No Cenário de Soluções Baseadas na Natureza, o foco é transformar o uso da terra em instrumento de mitigação climática. O plano prevê o fim da derrubada de vegetação nativa em todos os biomas até 2030, a restauração de 30 milhões de hectares e a adoção em larga escala da agricultura regenerativa e de sistemas integrados de produção.
A meta é tornar as propriedades rurais sumidouros líquidos de carbono, combinando manejo de solo, recuperação florestal e aumento da produtividade sem abertura de novas áreas.

Mercedes Bustamante, especialista no bioma Cerrado, reforçou que não há necessidade de desmatar para ampliar a produção agrícola. “Quando consideramos apenas as áreas de pastagem degradada, ainda temos terra suficiente para dobrar a produção. É possível aumentar a produtividade sem abrir novas áreas”, afirmou.

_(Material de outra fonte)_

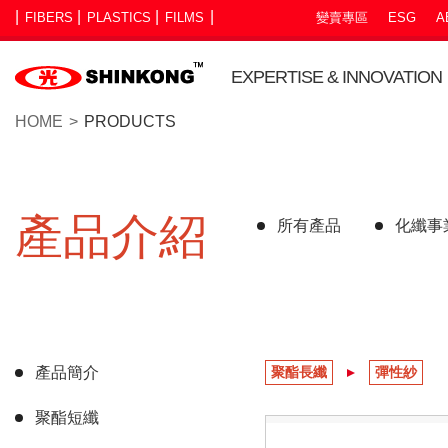
FIBERS
PLASTICS
FILMS
變賣專區
ESG
A
EXPERTISE & INNOVATION
HOME
PRODUCTS
產品介紹
所有產品
化纖事
產品簡介
聚酯長纖
彈性紗
聚酯短纖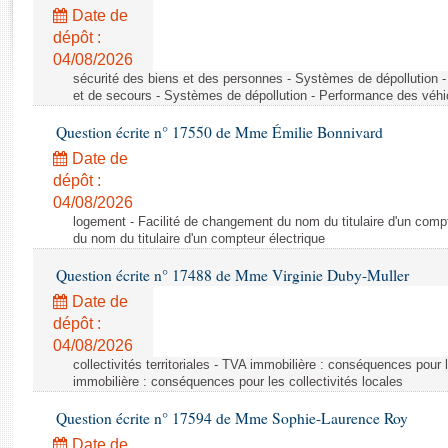
Rapports d'enquête
Date de
Rapports législatifs
dépôt :
Rapports sur l'application des lois
04/08/2026
Baromètre de l’application des lois
sécurité des biens et des personnes - Systèmes de dépollution 
et de secours - Systèmes de dépollution - Performance des véhi
Question écrite n° 17550 de Mme Émilie Bonnivard
Dossiers législatifs
Date de
Budget et sécurité sociale
dépôt :
Questions écrites et orales
04/08/2026
Comptes rendus des débats
logement - Facilité de changement du nom du titulaire d'un compt
du nom du titulaire d'un compteur électrique
Question écrite n° 17488 de Mme Virginie Duby-Muller
Date de
dépôt :
04/08/2026
collectivités territoriales - TVA immobilière : conséquences pour 
immobilière : conséquences pour les collectivités locales
Question écrite n° 17594 de Mme Sophie-Laurence Roy
Date de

Transição Energética Acelerada
O Cenário de Transição Energética Acelerada, propõe a eliminação gradual dos combustíveis fósseis até 2040 e a substituição por energias renováveis e biocombustíveis, com captura e armazenamento de carbono. O relatório descreve que “o petróleo é completamente eliminado até 2040, impulsionado pela neutralidade total do setor energético”, o que implicaria o fechamento das refinarias que não adotarem coprocessamento com biomassa.
Mesmo nesse modelo, as florestas continuam tendo papel decisivo. O reflorestamento e o controle rigoroso do desmatamento são apontados como base para compensar emissões residuais e garantir a absorção líquida de carbono.

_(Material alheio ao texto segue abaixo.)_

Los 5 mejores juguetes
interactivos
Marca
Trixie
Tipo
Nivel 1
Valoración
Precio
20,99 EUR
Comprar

O engenheiro Roberto Schaeffer destacou, durante o lançamento do estudo, que, no caso brasileiro, atingir o net-zero significa se tornar negativo em carbono, já que um terço das emissões do país vem de metano e óxido nitroso, gases difíceis de eliminar. “O Brasil precisa absorver mais carbono do que emite, e isso só será possível com o fim do desmatamento e uma matriz energética renovável”.
Saiba-mais taboola
De acordo com o pesquisador da Embrapa Eduardo Assad, reduzir o metano é uma meta factível, sobretudo com o avanço de tecnologias pecuárias, como o abate precoce e melhorias na alimentação animal. Ele lembrou que o metano permanece apenas nove anos na atmosfera, o que permite resultados mais rápidos.
O estudo conclui que a neutralidade climática em 2040 é tecnicamente possível, apoiada em bioenergia, tecnologias de captura de carbono e governança territorial integrada. Mas o alcance dessa meta depende de investimentos inéditos, coordenação entre setores e políticas públicas firmes de combate ao desmatamento.

“O sucesso dessa transição depende de eliminar o desmatamento em todos os biomas e restaurar as áreas degradadas. Sem isso, o Brasil não será capaz de cumprir sua meta climática”, resume o relatório.

Com base nas soluções naturais e na inovação tecnológica, os autores defendem que o país pode se tornar referência internacional em sustentabilidade, conciliando produção agropecuária, geração de energia limpa e conservação florestal.
“Zerar o desmatamento é o primeiro e mais urgente passo para que o Brasil alcance o net-zero e garanta o futuro do próprio agronegócio”, disse Carlos Nobre.